For further details, please refer to the item “Remuneration Report” in your Company’s Annual Report. A summary of the Executive Share Plan is also included in the Explanatory Memorandum released to ASX on 28 February 2005.

The opportunity to grant options to executives under the Plan is sought notwithstanding the significant uncertainty surrounding the taxation laws of such plans at the time of this notice. The purpose of this resolution is to allow for the granting of options over the next twelve months subject to the finalisation of the legislation regarding the taxation of such options.

5. PROPOSED RESOLUTION 5(c) – ISSUE OF OPTIONS TO EXECUTIVE DIRECTOR STEVEN MCGREGOR PURSUANT TO EXECUTIVE SHARE PLAN

In August 2008 the Board determined that Mr Steven McGregor would be invited to participate in the Korvest Executive Share Option Plan (Plan) and would be allotted 15,000 options under the Plan. At the time Mr McGregor was not a Director. At the 2008 Annual General Meeting approval was not sought for the issue of options to Mr McGregor as at the time he was not a Director. On 1 January 2009 Mr McGregor was appointed a Director. In March 2009 the options were allotted in accordance with the Board’s August 2008 allocations.

As by the time the options were issued Mr McGregor had become Director and prior shareholder approval had not been sought for the issue of those options, this constitutes a breach of ASX Listing Rule 10.14. As a result the ASX has directed that the options issued in March 2009 be cancelled. The Board has decided to invite Mr McGregor or his Eligible Nominee to apply for the same maximum number of options (15,000) and under the same terms as those granted to all other Executives in March 2009 so that Mr McGregor is not penalised for having become a Director.

In accordance with the Plan Rules the options will have an exercise price of $3.79 each and be exercisable in January 2011. They will be subject to the same performance hurdles as all other options issued to Executives in March 2009. These terms and conditions are identical to those attached to all options granted to Executives in March 2009 including those granted to Mr McGregor that have now been cancelled due to the breach of ASX Listing Rule 10.14. For further details of the terms and conditions of the options issued to Executives refer to Note 21(b) in your Company’s Annual Report.

The options are not transferable and will be granted at no cost.

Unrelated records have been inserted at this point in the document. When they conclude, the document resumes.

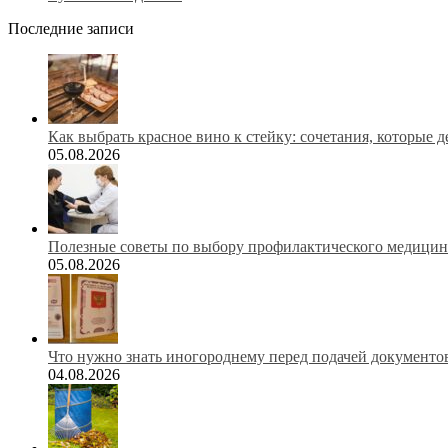
Последние записи
Как выбрать красное вино к стейку: сочетания, которые 
05.08.2026
Полезные советы по выбору профилактического медицинс
05.08.2026
Что нужно знать иногороднему перед подачей документов
04.08.2026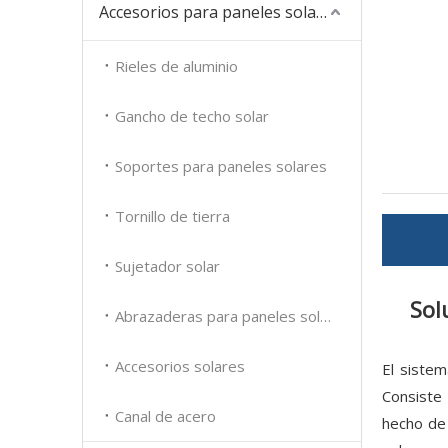
Accesorios para paneles solares
Rieles de aluminio
Gancho de techo solar
Soportes para paneles solares
Tornillo de tierra
Sujetador solar
Sol
Abrazaderas para paneles solares
Accesorios solares
El sistem
Consiste
Canal de acero
hecho de 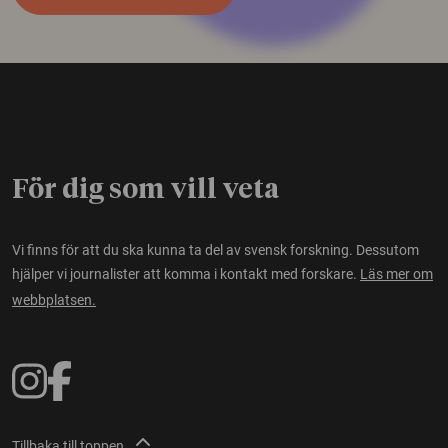
För dig som vill veta
Vi finns för att du ska kunna ta del av svensk forskning. Dessutom
hjälper vi journalister att komma i kontakt med forskare.
Läs mer om
webbplatsen.
Tillbaka till toppen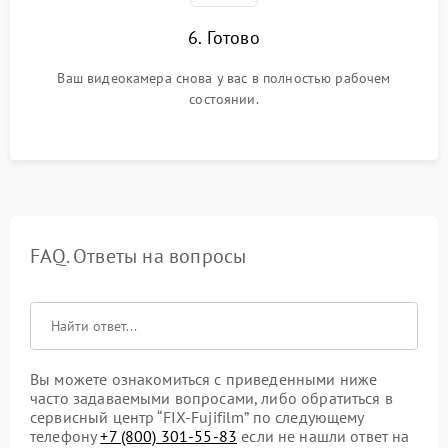
6. Готово
Ваш видеокамера снова у вас в полностью рабочем
состоянии.
FAQ. Ответы на вопросы
Вы можете ознакомиться с приведенными ниже
часто задаваемыми вопросами, либо обратиться в
сервисный центр “FIX-Fujifilm” по следующему
телефону
+7 (800) 301-55-83
если не нашли ответ на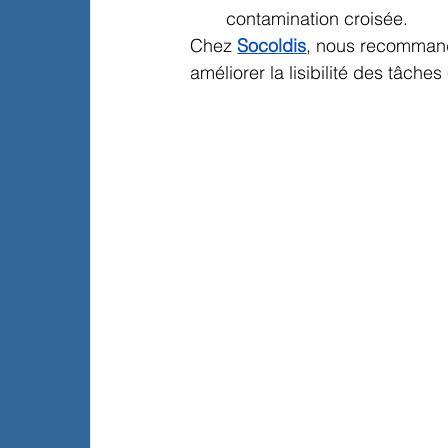
contamination croisée.
Chez 
Socoldis
, nous recomman
améliorer la lisibilité des tâches 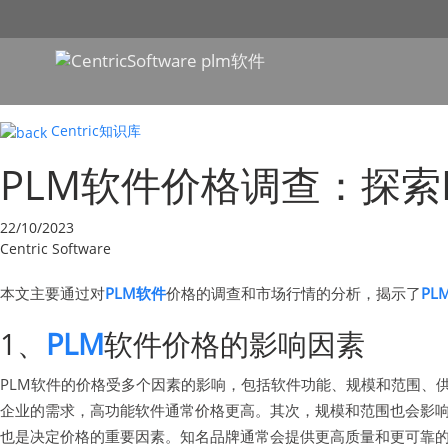
Centric知识库
PLM软件价格调查：探索
22/10/2023
Centric Software
本文主要通过对
PLM软件
价格的调查和市场行情的分析，揭示了
PL
1、
PLM
软件价格的影响因素
PLM软件的价格受多个因素的影响，包括软件功能、规模和范围、
企业的需求，高功能软件通常价格更高。其次，规模和范围也会影响
也是决定价格的重要因素。知名品牌通常会提供更高质量和更可靠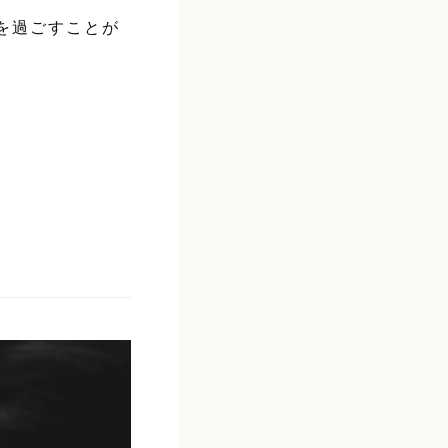
を過ごすことが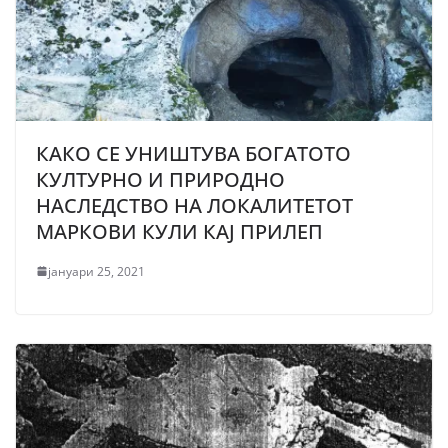
КАКО СЕ УНИШТУВА БОГАТОТО
КУЛТУРНО И ПРИРОДНО
НАСЛЕДСТВО НА ЛОКАЛИТЕТОТ
МАРКОВИ КУЛИ КАЈ ПРИЛЕП
јануари 25, 2021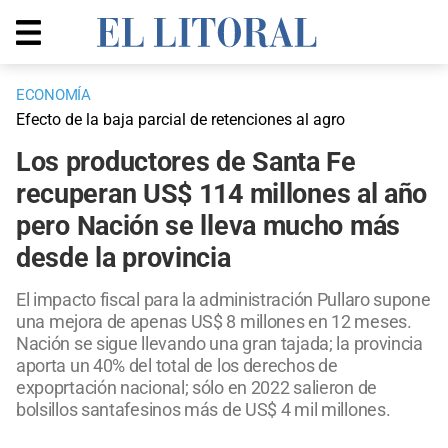
ECONOMÍA
Efecto de la baja parcial de retenciones al agro
Los productores de Santa Fe
recuperan US$ 114 millones al año
pero Nación se lleva mucho más
desde la provincia
El impacto fiscal para la administración Pullaro supone
una mejora de apenas US$ 8 millones en 12 meses.
Nación se sigue llevando una gran tajada; la provincia
aporta un 40% del total de los derechos de
expoprtación nacional; sólo en 2022 salieron de
bolsillos santafesinos más de US$ 4 mil millones.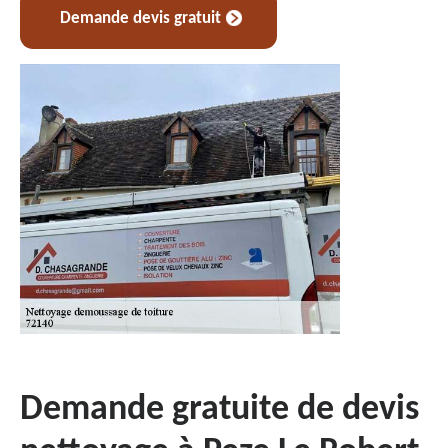
Demande devis gratuit
Demande gratuite de devis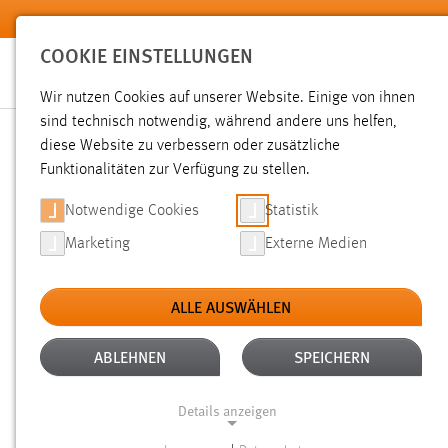
Zum Hauptinhalt springen
COOKIE EINSTELLUNGEN
Wir nutzen Cookies auf unserer Website. Einige von ihnen
sind technisch notwendig, während andere uns helfen,
diese Website zu verbessern oder zusätzliche
SUCHE
Funktionalitäten zur Verfügung zu stellen.
Notwendige Cookies
Statistik
Marketing
Externe Medien
ALLE AUSWÄHLEN
TYP: DATEIEN
ALTER: 6 MONATE BIS 1 
Aktive Filter:
ABLEHNEN
SPEICHERN
Gesucht nach "prof. dr. heigl".
Es wurden 74 Ergebnisse ge
Details anzeigen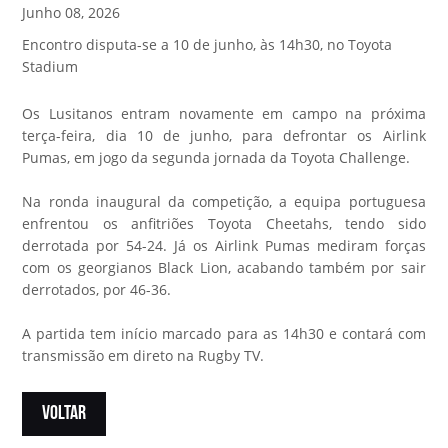
Junho 08, 2026
Encontro disputa-se a 10 de junho, às 14h30, no Toyota
Stadium
Os Lusitanos entram novamente em campo na próxima
terça-feira, dia 10 de junho, para defrontar os Airlink
Pumas, em jogo da segunda jornada da Toyota Challenge.
Na ronda inaugural da competição, a equipa portuguesa
enfrentou os anfitriões Toyota Cheetahs, tendo sido
derrotada por 54-24. Já os Airlink Pumas mediram forças
com os georgianos Black Lion, acabando também por sair
derrotados, por 46-36.
A partida tem início marcado para as 14h30 e contará com
transmissão em direto na Rugby TV.
VOLTAR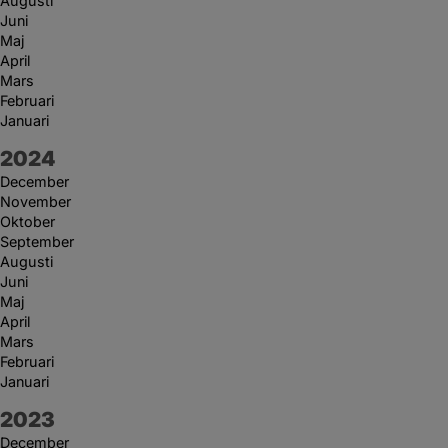
Augusti
Juni
Maj
April
Mars
Februari
Januari
År:
2024
December
November
Oktober
September
Augusti
Juni
Maj
April
Mars
Februari
Januari
År:
2023
December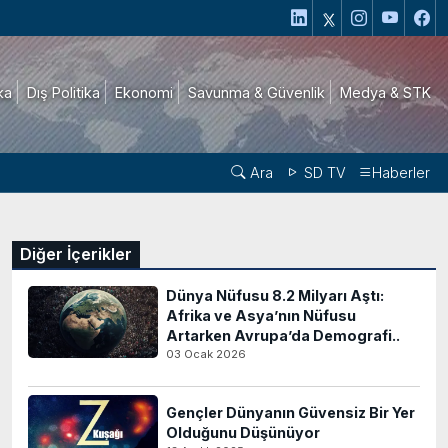
ika
Dış Politika
Ekonomi
Savunma & Güvenlik
Medya & STK
Ara
SD TV
Haberler
Diğer İçerikler
Dünya Nüfusu 8.2 Milyarı Aştı:
Afrika ve Asya’nın Nüfusu
Artarken Avrupa’da Demografi..
03 Ocak 2026
Gençler Dünyanın Güvensiz Bir Yer
Olduğunu Düşünüyor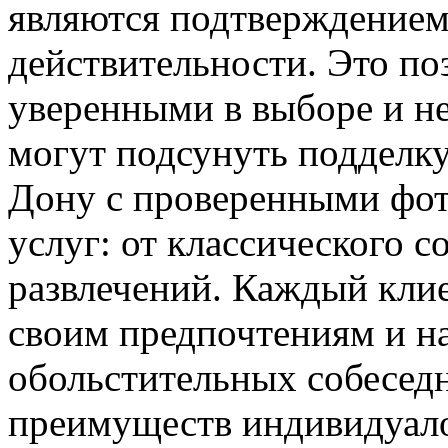
являются подтверждением 
действительности. Это по
уверенными в выборе и не
могут подсунуть подделку
Дону с проверенными фот
услуг: от классического 
развлечений. Каждый кли
своим предпочтениям и н
обольстительных собесед
преимуществ индивидуал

The Non-Executive Directors recommend that shareholders vote in favour of the proposed grant of options to Mr McGregor or his Eligible Executive Nominee under the Executive Share Plan.

6. PROPOSED RESOLUTION 6(a) – REMUNERATION REPORT

In accordance with the Corporations Act, included in the Company’s 2009 Annual Report is the Remuneration Report, setting out details of the Company’s Director and executive remuneration. A copy of the Company’s 2009 Annual Report is available to members upon request at the Company’s offices, and is also available from the Company’s website at www.korvest.com.au.

Section 250R of the Corporations Act requires a resolution that the Remuneration Report be adopted be put to a vote. The vote on the resolution is advisory only, and does not bind the directors of the Company.